Hagiga Mosby

Personal information
- Born: 12 June 2000 (age 25) Thursday Island, Queensland, Australia
- Height: 163 cm (5 ft 4 in)
- Weight: 72 kg (11 st 5 lb)

Playing information

Rugby union
Club
| Years | Team | Pld | T | G | FG | P |
| 2020 | Queensland Reds |  |  |  |  |  |

Rugby league
- Position: Wing
Club
| Years | Team | Pld | T | G | FG | P |
| 2021– | Brisbane Broncos | 1 | 1 | 0 | 0 | 4 |
- Source: RLP As of 11 March 2022
- Relatives: Gideon Gela-Mosby (uncle)

= Hagiga Mosby =

Australian rugby league footballer (born 2000)

Hagiga Mosby (born 12 June 2000) is an Australian rugby league footballer who plays as a er for the Brisbane Broncos in the NRL Women's Premiership.

She previously played rugby union for the Queensland Reds in the Super W.

==Background==
Born on Thursday Island, Mosby played for the North Queensland Cowboys NRL Touch Premiership team in 2018 before switching to rugby union.

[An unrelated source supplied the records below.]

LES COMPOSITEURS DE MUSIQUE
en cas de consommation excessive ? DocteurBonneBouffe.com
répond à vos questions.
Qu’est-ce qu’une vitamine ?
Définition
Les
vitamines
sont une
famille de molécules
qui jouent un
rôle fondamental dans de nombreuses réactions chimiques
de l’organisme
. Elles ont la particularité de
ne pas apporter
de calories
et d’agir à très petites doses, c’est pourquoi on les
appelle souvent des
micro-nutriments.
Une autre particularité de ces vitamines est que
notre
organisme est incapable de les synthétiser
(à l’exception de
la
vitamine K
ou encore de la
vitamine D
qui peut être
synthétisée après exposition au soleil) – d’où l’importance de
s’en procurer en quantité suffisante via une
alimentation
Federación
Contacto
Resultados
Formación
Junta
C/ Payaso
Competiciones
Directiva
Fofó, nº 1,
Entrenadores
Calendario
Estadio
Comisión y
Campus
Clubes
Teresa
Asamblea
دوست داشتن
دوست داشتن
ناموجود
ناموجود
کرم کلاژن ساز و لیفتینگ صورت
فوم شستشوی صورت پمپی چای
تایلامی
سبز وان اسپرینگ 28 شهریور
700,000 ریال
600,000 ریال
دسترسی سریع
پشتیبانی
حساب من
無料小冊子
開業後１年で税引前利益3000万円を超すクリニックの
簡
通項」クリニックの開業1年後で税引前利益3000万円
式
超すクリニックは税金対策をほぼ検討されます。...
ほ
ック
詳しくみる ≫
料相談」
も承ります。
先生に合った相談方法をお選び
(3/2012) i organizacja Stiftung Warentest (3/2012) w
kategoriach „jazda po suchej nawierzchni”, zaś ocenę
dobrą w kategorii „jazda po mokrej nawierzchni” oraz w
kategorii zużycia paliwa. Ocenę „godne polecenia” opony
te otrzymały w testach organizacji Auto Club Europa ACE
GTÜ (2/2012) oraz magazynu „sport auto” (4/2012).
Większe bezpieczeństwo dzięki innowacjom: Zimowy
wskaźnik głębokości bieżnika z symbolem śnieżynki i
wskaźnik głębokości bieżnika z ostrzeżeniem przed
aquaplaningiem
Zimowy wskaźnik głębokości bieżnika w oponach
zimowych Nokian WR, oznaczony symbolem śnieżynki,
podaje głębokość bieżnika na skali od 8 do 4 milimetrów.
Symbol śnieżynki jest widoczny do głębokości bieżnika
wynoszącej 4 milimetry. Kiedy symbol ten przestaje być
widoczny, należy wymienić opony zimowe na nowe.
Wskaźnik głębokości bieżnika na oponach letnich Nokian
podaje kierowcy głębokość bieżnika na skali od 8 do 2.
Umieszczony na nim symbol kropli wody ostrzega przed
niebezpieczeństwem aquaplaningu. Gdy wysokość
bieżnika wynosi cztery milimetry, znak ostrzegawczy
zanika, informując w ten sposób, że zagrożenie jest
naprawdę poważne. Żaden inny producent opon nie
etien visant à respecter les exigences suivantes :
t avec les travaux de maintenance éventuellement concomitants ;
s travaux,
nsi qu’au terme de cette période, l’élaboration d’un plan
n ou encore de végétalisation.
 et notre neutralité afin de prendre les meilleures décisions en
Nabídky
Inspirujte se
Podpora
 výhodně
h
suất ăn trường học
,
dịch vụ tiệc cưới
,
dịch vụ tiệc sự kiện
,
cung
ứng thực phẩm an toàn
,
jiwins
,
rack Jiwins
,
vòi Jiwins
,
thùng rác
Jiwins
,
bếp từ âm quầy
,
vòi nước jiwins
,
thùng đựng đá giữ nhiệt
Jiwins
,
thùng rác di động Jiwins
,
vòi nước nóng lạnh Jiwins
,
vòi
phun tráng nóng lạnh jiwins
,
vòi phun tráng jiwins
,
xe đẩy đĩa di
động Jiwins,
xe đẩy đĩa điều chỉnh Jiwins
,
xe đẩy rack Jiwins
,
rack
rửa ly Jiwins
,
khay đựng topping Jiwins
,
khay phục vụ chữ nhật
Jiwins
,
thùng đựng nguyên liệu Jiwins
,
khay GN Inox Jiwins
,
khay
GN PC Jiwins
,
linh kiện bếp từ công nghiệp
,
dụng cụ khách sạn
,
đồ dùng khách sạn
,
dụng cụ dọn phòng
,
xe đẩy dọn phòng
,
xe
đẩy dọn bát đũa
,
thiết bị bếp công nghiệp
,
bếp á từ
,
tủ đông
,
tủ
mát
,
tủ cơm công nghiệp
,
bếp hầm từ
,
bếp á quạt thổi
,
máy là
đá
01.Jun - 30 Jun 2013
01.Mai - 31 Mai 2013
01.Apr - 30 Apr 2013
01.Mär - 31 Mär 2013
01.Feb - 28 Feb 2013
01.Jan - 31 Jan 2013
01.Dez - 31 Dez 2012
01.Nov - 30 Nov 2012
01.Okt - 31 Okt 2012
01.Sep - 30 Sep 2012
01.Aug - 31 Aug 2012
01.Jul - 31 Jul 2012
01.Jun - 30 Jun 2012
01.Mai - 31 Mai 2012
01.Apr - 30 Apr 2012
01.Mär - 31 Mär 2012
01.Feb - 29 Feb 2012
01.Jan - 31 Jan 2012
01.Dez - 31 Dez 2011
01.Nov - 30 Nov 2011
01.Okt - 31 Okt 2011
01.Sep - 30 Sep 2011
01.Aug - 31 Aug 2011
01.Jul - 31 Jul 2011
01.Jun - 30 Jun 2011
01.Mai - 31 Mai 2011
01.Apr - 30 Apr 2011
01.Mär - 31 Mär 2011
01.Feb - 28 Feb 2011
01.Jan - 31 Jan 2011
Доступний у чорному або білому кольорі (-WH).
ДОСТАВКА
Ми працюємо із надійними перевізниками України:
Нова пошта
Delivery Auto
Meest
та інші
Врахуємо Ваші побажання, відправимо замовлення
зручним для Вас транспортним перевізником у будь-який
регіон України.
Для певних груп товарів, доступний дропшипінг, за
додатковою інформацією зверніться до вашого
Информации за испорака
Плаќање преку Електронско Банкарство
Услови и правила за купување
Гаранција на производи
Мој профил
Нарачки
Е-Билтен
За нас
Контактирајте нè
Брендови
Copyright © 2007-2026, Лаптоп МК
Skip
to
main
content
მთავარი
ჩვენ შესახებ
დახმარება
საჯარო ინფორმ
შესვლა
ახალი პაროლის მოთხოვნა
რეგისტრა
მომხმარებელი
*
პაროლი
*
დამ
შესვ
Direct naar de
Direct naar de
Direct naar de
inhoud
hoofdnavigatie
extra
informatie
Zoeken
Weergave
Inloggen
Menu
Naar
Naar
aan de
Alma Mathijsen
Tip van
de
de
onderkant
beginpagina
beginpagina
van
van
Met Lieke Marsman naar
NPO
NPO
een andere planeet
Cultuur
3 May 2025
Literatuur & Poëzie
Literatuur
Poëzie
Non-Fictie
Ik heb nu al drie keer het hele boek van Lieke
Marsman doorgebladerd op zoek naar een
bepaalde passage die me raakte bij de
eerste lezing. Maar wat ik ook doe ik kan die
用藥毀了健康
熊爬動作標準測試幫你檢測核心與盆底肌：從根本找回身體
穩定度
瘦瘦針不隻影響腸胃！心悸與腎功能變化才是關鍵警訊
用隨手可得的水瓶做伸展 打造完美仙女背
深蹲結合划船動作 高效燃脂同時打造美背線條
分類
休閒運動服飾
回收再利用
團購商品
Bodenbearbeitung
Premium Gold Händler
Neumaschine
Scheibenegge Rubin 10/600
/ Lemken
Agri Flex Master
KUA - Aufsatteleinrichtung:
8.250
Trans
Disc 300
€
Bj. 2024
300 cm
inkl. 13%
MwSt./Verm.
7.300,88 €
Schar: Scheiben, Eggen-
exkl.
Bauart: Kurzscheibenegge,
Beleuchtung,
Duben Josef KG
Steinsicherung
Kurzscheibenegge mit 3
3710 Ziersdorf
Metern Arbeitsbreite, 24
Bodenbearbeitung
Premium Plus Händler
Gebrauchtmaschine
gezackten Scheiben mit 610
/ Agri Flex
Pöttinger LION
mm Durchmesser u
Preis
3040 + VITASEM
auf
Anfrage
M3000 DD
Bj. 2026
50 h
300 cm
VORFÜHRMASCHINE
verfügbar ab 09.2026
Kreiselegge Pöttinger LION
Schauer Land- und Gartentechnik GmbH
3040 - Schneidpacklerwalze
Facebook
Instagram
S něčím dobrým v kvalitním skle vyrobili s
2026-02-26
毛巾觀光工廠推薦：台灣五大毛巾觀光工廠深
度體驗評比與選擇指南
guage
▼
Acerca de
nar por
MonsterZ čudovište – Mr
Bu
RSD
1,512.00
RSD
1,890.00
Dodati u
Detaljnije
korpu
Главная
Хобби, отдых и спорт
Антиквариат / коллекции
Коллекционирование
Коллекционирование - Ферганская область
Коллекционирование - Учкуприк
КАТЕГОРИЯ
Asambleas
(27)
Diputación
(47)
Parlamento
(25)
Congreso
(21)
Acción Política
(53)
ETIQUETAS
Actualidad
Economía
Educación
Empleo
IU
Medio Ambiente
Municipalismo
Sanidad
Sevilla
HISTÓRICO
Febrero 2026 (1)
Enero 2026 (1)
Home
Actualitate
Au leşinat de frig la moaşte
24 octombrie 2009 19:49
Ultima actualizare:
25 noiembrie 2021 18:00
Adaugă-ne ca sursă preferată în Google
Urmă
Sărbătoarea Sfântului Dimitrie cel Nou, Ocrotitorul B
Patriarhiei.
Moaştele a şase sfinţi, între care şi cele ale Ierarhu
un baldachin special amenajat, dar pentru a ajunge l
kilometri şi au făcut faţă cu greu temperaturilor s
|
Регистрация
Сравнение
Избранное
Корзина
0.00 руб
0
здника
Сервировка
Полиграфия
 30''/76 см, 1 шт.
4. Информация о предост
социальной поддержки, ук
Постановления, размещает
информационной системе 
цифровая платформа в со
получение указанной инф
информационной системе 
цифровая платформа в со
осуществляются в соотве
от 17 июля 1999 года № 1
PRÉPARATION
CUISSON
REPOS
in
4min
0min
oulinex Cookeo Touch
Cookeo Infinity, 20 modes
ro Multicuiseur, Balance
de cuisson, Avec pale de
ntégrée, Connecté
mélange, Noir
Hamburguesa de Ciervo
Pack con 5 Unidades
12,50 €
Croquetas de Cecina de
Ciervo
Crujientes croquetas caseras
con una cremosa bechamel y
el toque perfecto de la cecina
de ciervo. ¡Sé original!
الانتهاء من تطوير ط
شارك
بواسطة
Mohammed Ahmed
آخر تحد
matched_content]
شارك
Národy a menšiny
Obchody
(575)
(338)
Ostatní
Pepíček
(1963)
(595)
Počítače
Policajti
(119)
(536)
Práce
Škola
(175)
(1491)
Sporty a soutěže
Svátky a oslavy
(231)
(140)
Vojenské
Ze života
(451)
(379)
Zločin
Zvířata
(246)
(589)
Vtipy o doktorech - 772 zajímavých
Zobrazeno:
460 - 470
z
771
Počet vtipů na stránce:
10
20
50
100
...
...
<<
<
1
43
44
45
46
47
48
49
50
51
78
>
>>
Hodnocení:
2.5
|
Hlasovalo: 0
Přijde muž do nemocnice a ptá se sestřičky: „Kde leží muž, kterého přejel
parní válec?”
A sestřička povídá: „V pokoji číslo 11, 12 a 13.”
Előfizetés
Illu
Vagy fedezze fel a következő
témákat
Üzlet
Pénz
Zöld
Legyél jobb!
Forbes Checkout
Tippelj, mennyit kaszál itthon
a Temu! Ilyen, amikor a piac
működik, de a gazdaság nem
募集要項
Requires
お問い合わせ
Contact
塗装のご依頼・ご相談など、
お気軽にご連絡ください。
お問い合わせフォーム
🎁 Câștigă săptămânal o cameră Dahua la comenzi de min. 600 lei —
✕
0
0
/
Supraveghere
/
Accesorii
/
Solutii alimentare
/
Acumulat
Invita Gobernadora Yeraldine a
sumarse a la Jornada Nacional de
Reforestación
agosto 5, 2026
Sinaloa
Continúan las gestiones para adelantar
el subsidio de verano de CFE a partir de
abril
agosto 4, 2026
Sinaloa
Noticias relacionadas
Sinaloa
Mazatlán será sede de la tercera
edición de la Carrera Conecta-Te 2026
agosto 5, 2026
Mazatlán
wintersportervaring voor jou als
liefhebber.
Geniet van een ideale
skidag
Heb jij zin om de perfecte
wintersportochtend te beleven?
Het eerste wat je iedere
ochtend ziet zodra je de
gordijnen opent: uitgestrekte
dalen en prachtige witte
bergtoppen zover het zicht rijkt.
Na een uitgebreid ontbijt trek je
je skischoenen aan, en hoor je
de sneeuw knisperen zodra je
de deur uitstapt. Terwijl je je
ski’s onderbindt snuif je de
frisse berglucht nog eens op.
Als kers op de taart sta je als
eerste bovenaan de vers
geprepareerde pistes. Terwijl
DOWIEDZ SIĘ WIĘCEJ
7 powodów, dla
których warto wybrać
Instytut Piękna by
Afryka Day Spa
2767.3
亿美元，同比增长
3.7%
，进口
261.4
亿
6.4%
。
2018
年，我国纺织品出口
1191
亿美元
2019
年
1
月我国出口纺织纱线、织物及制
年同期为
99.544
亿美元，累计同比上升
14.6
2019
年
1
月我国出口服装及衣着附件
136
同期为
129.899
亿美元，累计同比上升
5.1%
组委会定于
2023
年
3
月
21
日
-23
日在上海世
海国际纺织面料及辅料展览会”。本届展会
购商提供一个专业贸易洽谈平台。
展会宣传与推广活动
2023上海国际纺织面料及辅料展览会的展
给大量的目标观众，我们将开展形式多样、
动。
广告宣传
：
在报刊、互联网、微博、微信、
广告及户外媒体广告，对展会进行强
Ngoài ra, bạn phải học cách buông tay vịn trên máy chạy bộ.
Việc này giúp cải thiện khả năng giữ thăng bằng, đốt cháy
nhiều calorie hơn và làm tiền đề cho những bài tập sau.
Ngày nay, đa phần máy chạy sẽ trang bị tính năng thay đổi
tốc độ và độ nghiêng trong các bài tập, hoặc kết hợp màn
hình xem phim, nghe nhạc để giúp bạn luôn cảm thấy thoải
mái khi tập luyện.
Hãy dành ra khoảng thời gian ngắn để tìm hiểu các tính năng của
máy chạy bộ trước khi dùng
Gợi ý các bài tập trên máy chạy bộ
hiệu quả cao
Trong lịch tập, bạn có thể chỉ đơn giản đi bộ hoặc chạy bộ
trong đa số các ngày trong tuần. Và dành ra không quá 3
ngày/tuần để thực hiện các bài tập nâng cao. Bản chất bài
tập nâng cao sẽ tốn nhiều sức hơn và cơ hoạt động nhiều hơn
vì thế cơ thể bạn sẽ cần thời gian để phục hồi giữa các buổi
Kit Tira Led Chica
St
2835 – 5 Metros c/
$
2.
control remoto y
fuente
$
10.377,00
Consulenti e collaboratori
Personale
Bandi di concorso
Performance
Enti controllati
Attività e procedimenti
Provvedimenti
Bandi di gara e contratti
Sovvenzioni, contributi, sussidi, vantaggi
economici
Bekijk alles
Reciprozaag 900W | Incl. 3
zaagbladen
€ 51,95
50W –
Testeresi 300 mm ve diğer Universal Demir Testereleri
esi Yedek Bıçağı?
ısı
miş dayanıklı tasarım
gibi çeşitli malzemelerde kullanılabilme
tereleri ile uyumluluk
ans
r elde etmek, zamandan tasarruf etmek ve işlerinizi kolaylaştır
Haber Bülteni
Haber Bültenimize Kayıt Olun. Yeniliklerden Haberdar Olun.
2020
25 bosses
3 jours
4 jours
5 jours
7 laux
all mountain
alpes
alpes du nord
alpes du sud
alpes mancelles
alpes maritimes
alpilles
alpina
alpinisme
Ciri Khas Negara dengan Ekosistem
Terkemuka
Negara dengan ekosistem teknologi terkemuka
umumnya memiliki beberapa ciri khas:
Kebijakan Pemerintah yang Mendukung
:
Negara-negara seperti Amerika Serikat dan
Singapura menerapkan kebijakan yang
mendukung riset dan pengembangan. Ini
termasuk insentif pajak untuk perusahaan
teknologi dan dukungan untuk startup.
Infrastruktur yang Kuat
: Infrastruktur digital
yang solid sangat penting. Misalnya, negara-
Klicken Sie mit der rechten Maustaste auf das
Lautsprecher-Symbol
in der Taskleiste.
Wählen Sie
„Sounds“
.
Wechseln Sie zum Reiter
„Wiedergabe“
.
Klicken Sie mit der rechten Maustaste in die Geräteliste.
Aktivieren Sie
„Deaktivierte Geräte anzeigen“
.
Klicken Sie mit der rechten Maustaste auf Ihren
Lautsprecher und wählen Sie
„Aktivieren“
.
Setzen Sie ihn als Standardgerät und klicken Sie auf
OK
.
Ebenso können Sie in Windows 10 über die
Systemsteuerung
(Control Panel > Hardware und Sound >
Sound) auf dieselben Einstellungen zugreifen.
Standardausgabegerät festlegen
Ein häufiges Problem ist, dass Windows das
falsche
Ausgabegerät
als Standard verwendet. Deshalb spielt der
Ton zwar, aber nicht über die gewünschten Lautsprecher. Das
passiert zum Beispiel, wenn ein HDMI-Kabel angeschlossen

Her uncle, Gideon Gela-Mosby, played three seasons with the Cowboys in the NRL.

==Playing career==
In 2019, Mosby played for the University of Queensland at the AON Uni sevens competition and represented Australia at the 2019 Oceania Women's Sevens Championship. In 2020, she joined the Queensland Reds in the Super W.

In December 2021, Mosby switched to rugby league, signing with the Brisbane Broncos.

In Round 2 of the 2021 NRL Women's season, Mosby made her debut for the Broncos, scoring a try in a win over the Newcastle Knights.